## YOUR GOAL
Reproduce the entries exactly, beginning with the line containing "realizzazione e-commerce Galliate" and ending with their last line, both included.

Page images and extracted text
┌────────

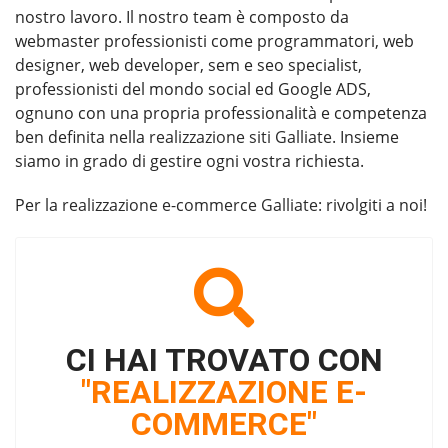
nostro lavoro. Il nostro team è composto da
webmaster professionisti come programmatori, web
designer, web developer, sem e seo specialist,
professionisti del mondo social ed Google ADS,
ognuno con una propria professionalità e competenza
ben definita nella
realizzazione siti Galliate
. Insieme
siamo in grado di gestire ogni vostra richiesta.
Per la
realizzazione e-commerce Galliate
: rivolgiti a noi!
CI HAI TROVATO CON
"REALIZZAZIONE E-
COMMERCE"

└────────

## OUTPUT OF THE EXERCISE
realizzazione e-commerce Galliate
: rivolgiti a noi!
CI HAI TROVATO CON
"REALIZZAZIONE E-
COMMERCE"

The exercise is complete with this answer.